Time Warner is a global leader in media and entertainment. It has businesses in television networks as well as film and television entertainment. Its media brands include HBO, CNN, TNT, TBS, Cinemax, Warner Bros., and New Line Cinema. It mainly operates in three segments—Turner, HBO, and Warner Bros.

TWX completes spin-off of Time Inc.

In June 2014, TWX completed the previously announced spin-off of its magazine unit Time Inc. (TIME). It said the move provides strategic clarity for the company. The spin-off allows TWX to focus on its television networks and film and television production businesses. It can also focus on improving its growth profile. After the spin-off, TIME will continue to be the leading multi-platform publishing and branded content company.

Turner and HBO drive 3Q14 revenues

Revenues increased 3% to $6.2 billion in 3Q14. The increase was mainly due to 10% growth in subscription revenues for Turner and HBO. Adjusted earnings per share, or EPS, increased 34% to $1.22. The increase in adjusted EPS reflects lower taxes. The lower taxes were a result of a net tax benefit of $639 million. The net tax benefit was related to the reversal of certain tax reserves in 3Q14. There were also fewer outstanding shares.

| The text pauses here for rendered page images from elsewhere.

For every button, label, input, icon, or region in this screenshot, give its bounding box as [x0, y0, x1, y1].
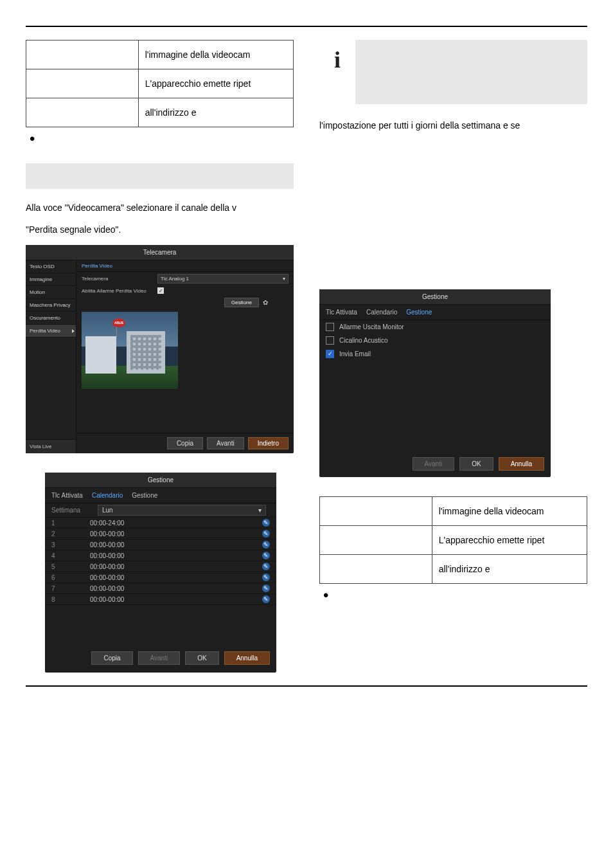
chevron-down-icon: ▾: [283, 276, 285, 282]
cancel-button[interactable]: Annulla: [499, 457, 544, 471]
table2-r1-left: [320, 525, 432, 554]
table2-r0-right: l'immagine della videocam: [432, 496, 587, 525]
sidebar-liveview[interactable]: Vista Live: [26, 439, 76, 453]
copy-button[interactable]: Copia: [167, 437, 203, 449]
schedule-dialog-screenshot: Gestione Tlc Attivata Calendario Gestion…: [45, 473, 276, 673]
opt-email[interactable]: ✓ Invia Email: [319, 347, 551, 361]
table1-r0-right: l'immagine della videocam: [138, 41, 293, 69]
paragraph-camera-select: Alla voce "Videocamera" selezionare il c…: [26, 202, 294, 215]
table1-r0-left: [26, 41, 139, 69]
sidebar-item-motion[interactable]: Motion: [26, 286, 76, 299]
paragraph-video-loss: "Perdita segnale video".: [26, 224, 294, 237]
next-button[interactable]: Avanti: [138, 651, 181, 665]
info-callout: i: [319, 40, 587, 104]
time-slot[interactable]: 00:00-00:00: [90, 552, 262, 559]
manage-button[interactable]: Gestione: [224, 298, 259, 307]
table2-r2-right: all'indirizzo e: [432, 554, 587, 583]
ok-button[interactable]: OK: [459, 457, 493, 471]
ok-button[interactable]: OK: [185, 651, 218, 665]
time-slot[interactable]: 00:00-00:00: [90, 596, 262, 603]
checkbox-icon[interactable]: [326, 336, 334, 345]
next-button[interactable]: Avanti: [413, 457, 455, 471]
edit-icon[interactable]: ✎: [262, 595, 270, 603]
edit-icon[interactable]: ✎: [262, 519, 270, 527]
bullet-2: •: [319, 590, 587, 601]
tab-gestione[interactable]: Gestione: [132, 492, 157, 499]
tab-calendario[interactable]: Calendario: [366, 309, 397, 316]
edit-icon[interactable]: ✎: [262, 563, 270, 570]
section-bar: [26, 163, 294, 189]
edit-icon[interactable]: ✎: [262, 552, 270, 559]
camera-sidebar: Testo OSD Immagine Motion Maschera Priva…: [26, 260, 76, 453]
table1-r2-right: all'indirizzo e: [138, 98, 293, 127]
bullet-1: •: [26, 134, 294, 144]
time-slot[interactable]: 00:00-00:00: [90, 574, 262, 581]
enable-alarm-checkbox[interactable]: ✓: [157, 287, 164, 294]
gear-icon[interactable]: ✿: [263, 299, 268, 306]
sidebar-item-privacy[interactable]: Maschera Privacy: [26, 299, 76, 312]
chevron-down-icon: ▾: [258, 507, 262, 514]
week-select[interactable]: Lun ▾: [98, 505, 266, 516]
camera-select-label: Telecamera: [82, 276, 152, 282]
edit-icon[interactable]: ✎: [262, 530, 270, 538]
reaction-table-2: l'immagine della videocam L'apparecchio …: [319, 496, 587, 584]
cancel-button[interactable]: Annulla: [224, 651, 270, 665]
edit-icon[interactable]: ✎: [262, 541, 270, 548]
enable-alarm-label: Abilita Allarme Perdita Video: [82, 288, 152, 294]
checkbox-icon[interactable]: [326, 323, 334, 331]
next-button[interactable]: Avanti: [207, 437, 244, 449]
copy-button[interactable]: Copia: [91, 651, 132, 665]
tab-tlc-attivata[interactable]: Tlc Attivata: [326, 309, 357, 316]
camera-settings-screenshot: Telecamera Testo OSD Immagine Motion Mas…: [26, 245, 294, 453]
time-slot[interactable]: 00:00-24:00: [90, 520, 262, 527]
sidebar-item-tamper[interactable]: Oscuramento: [26, 312, 76, 325]
sidebar-item-image[interactable]: Immagine: [26, 273, 76, 286]
info-body: [355, 40, 587, 104]
table2-r2-left: [320, 554, 432, 583]
table1-r1-right: L'apparecchio emette ripet: [138, 69, 293, 98]
back-button[interactable]: Indietro: [248, 437, 289, 449]
camera-preview: ABUS: [82, 312, 178, 389]
sidebar-item-videoloss[interactable]: Perdita Video: [26, 325, 76, 338]
camera-select[interactable]: Tlc Analog 1 ▾: [157, 274, 289, 284]
opt-monitor[interactable]: Allarme Uscita Monitor: [319, 320, 551, 334]
sidebar-item-osd[interactable]: Testo OSD: [26, 260, 76, 273]
reaction-dialog-screenshot: Gestione Tlc Attivata Calendario Gestion…: [319, 289, 551, 477]
reaction-table-1: l'immagine della videocam L'apparecchio …: [26, 40, 294, 127]
reaction-title: Gestione: [319, 289, 551, 305]
time-slot[interactable]: 00:00-00:00: [90, 585, 262, 592]
table2-r0-left: [320, 496, 432, 525]
opt-buzzer[interactable]: Cicalino Acustico: [319, 334, 551, 347]
camera-tab[interactable]: Perdita Video: [76, 260, 294, 272]
tab-gestione[interactable]: Gestione: [406, 309, 432, 316]
edit-icon[interactable]: ✎: [262, 574, 270, 581]
table1-r1-left: [26, 69, 139, 98]
table2-r1-right: L'apparecchio emette ripet: [432, 525, 587, 554]
info-icon: i: [319, 40, 355, 104]
time-slot[interactable]: 00:00-00:00: [90, 541, 262, 548]
schedule-title: Gestione: [45, 473, 276, 488]
camera-title: Telecamera: [26, 245, 294, 260]
tab-calendario[interactable]: Calendario: [92, 492, 123, 499]
tab-tlc-attivata[interactable]: Tlc Attivata: [51, 492, 83, 499]
table1-r2-left: [26, 98, 139, 127]
edit-icon[interactable]: ✎: [262, 584, 270, 592]
time-slot[interactable]: 00:00-00:00: [90, 563, 262, 570]
week-label: Settimana: [51, 507, 98, 514]
checkbox-icon[interactable]: ✓: [326, 350, 334, 358]
time-slot[interactable]: 00:00-00:00: [90, 530, 262, 538]
paragraph-copy-week: l'impostazione per tutti i giorni della …: [319, 120, 587, 132]
abus-logo: ABUS: [112, 318, 125, 327]
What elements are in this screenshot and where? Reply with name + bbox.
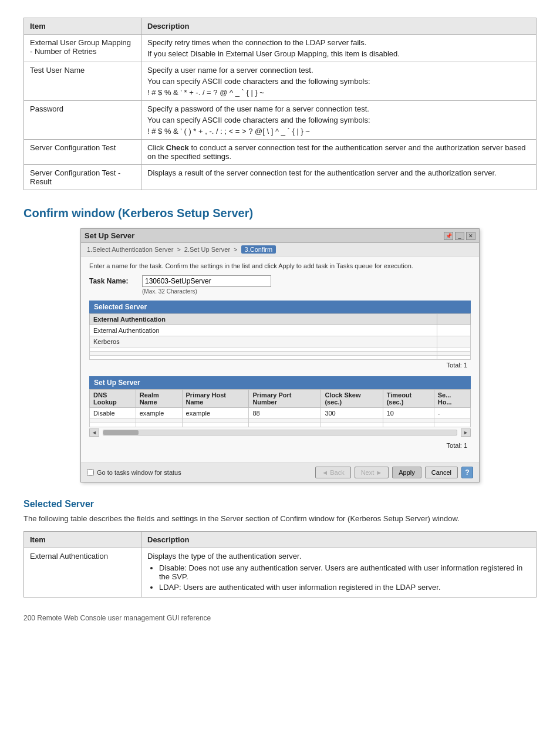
col-primary-host: Primary Host Name (182, 390, 249, 408)
dialog-footer: Go to tasks window for status ◄ Back Nex… (81, 463, 479, 482)
cell-clock: 300 (321, 408, 383, 419)
selected-server-header: Selected Server (89, 301, 471, 313)
setup-server-section: Set Up Server DNS Lookup Realm Name Prim… (89, 376, 471, 451)
goto-tasks-checkbox[interactable] (87, 469, 94, 476)
col-se-ho: Se... Ho... (434, 390, 470, 408)
table-row (90, 347, 471, 352)
selected-server-total: Total: 1 (89, 360, 471, 370)
task-name-row: Task Name: (Max. 32 Characters) (89, 275, 471, 295)
task-name-hint: (Max. 32 Characters) (142, 288, 271, 295)
cell-port: 88 (249, 408, 321, 419)
cell-timeout: 10 (383, 408, 434, 419)
table-row: Kerberos (90, 336, 471, 347)
setup-server-table: DNS Lookup Realm Name Primary Host Name … (89, 389, 471, 427)
cell-se: - (434, 408, 470, 419)
apply-button[interactable]: Apply (392, 467, 421, 478)
table-row (90, 419, 471, 423)
table-row: External User Group Mapping - Number of … (24, 35, 537, 62)
table-row: Test User NameSpecify a user name for a … (24, 62, 537, 101)
breadcrumb-step2: 2.Set Up Server (184, 246, 230, 253)
pin-button[interactable]: 📌 (444, 232, 453, 240)
setup-server-dialog: Set Up Server 📌 _ ✕ 1.Select Authenticat… (80, 228, 480, 482)
sel-srv-col2 (437, 314, 471, 325)
table-row: PasswordSpecify a password of the user n… (24, 101, 537, 140)
table-row (90, 423, 471, 427)
scrollbar-track[interactable] (103, 430, 457, 436)
item-cell: Test User Name (24, 62, 141, 101)
breadcrumb-step3-active: 3.Confirm (241, 245, 276, 254)
bottom-reference-table: Item Description External Authentication… (23, 531, 537, 598)
table-row: External Authentication (90, 325, 471, 336)
sel-srv-cell-val (437, 325, 471, 336)
sel-srv-cell-auth: External Authentication (90, 325, 437, 336)
bot-col-item-header: Item (24, 532, 141, 548)
setup-server-header: Set Up Server (89, 376, 471, 389)
desc-cell: Click Check to conduct a server connecti… (141, 140, 537, 165)
top-reference-table: Item Description External User Group Map… (23, 18, 537, 190)
cell-primary-host: example (182, 408, 249, 419)
col-item-header: Item (24, 18, 141, 35)
footer-left: Go to tasks window for status (87, 469, 312, 476)
desc-cell: Displays the type of the authentication … (141, 548, 537, 598)
col-clock: Clock Skew (sec.) (321, 390, 383, 408)
table-row (90, 356, 471, 360)
dialog-titlebar: Set Up Server 📌 _ ✕ (81, 229, 479, 243)
item-cell: Server Configuration Test (24, 140, 141, 165)
dialog-info-text: Enter a name for the task. Confirm the s… (89, 262, 471, 269)
sel-srv-col1: External Authentication (90, 314, 437, 325)
cell-realm: example (136, 408, 182, 419)
col-timeout: Timeout (sec.) (383, 390, 434, 408)
minimize-button[interactable]: _ (455, 232, 464, 240)
task-name-label: Task Name: (89, 275, 136, 285)
next-button[interactable]: Next ► (355, 467, 389, 478)
list-item: LDAP: Users are authenticated with user … (159, 583, 530, 592)
dialog-window-controls: 📌 _ ✕ (444, 232, 475, 240)
selected-server-section: Selected Server External Authentication … (89, 301, 471, 370)
desc-cell: Specify a user name for a server connect… (141, 62, 537, 101)
list-item: Disable: Does not use any authentication… (159, 563, 530, 581)
bot-col-desc-header: Description (141, 532, 537, 548)
desc-cell: Specify retry times when the connection … (141, 35, 537, 62)
page-footer: 200 Remote Web Console user management G… (23, 614, 537, 622)
scroll-right-arrow[interactable]: ► (461, 428, 471, 437)
close-button[interactable]: ✕ (466, 232, 475, 240)
task-name-input[interactable] (142, 275, 271, 287)
cancel-button[interactable]: Cancel (425, 467, 458, 478)
item-cell: External User Group Mapping - Number of … (24, 35, 141, 62)
col-primary-port: Primary Port Number (249, 390, 321, 408)
breadcrumb-step1: 1.Select Authentication Server (87, 246, 173, 253)
goto-tasks-label: Go to tasks window for status (97, 469, 181, 476)
scrollbar-thumb[interactable] (103, 430, 139, 435)
task-name-input-wrap: (Max. 32 Characters) (142, 275, 271, 295)
sub-section-desc: The following table describes the fields… (23, 514, 537, 523)
help-button[interactable]: ? (461, 467, 473, 478)
sel-srv-cell-val2 (437, 336, 471, 347)
desc-cell: Specify a password of the user name for … (141, 101, 537, 140)
sub-section-heading: Selected Server (23, 499, 537, 509)
dialog-body: Enter a name for the task. Confirm the s… (81, 256, 479, 463)
scroll-left-arrow[interactable]: ◄ (89, 428, 99, 437)
item-cell: External Authentication (24, 548, 141, 598)
table-row: Server Configuration TestClick Check to … (24, 140, 537, 165)
table-row: Server Configuration Test - ResultDispla… (24, 165, 537, 190)
item-cell: Server Configuration Test - Result (24, 165, 141, 190)
sel-srv-cell-kerberos: Kerberos (90, 336, 437, 347)
col-realm: Realm Name (136, 390, 182, 408)
breadcrumb-bar: 1.Select Authentication Server > 2.Set U… (81, 243, 479, 256)
desc-cell: Displays a result of the server connecti… (141, 165, 537, 190)
table-row: Disable example example 88 300 10 - (90, 408, 471, 419)
setup-server-total: Total: 1 (89, 440, 471, 451)
cell-disable: Disable (90, 408, 136, 419)
item-cell: Password (24, 101, 141, 140)
col-desc-header: Description (141, 18, 537, 35)
col-dns: DNS Lookup (90, 390, 136, 408)
table-row: External AuthenticationDisplays the type… (24, 548, 537, 598)
back-button[interactable]: ◄ Back (315, 467, 350, 478)
selected-server-table: External Authentication External Authent… (89, 313, 471, 360)
table-row (90, 352, 471, 356)
dialog-title: Set Up Server (85, 231, 134, 240)
section-heading: Confirm window (Kerberos Setup Server) (23, 207, 537, 220)
horizontal-scrollbar[interactable]: ◄ ► (89, 427, 471, 438)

Adjusted operating income decreased 38%. The decrease was due to charges at Turner. The charges were related to its decision not to air certain programming. The decrease was also due to restructuring and severance charges across all of its segments.

3Q14 results by segment

  • Turner’s revenues increased 5%. This was mainly due to 10% growth in subscription revenues and 17% growth in content revenues. It was partially offset in by a 2% decline in advertising revenues.

  • HBO’s revenues grew 10%. This reflected a 10% increase in subscription revenues and a 7% increase in content revenues.

  • Revenues from Warner Bros. increased 3%. This was mainly due to growth in subscription video-on-demand revenues for television products and higher licensing of theatrical products. The division also had growth in television production. The growth included the acquisition of Eyeworks Group’s operations outside the US. It also included revenues from a patent license and settlement agreement.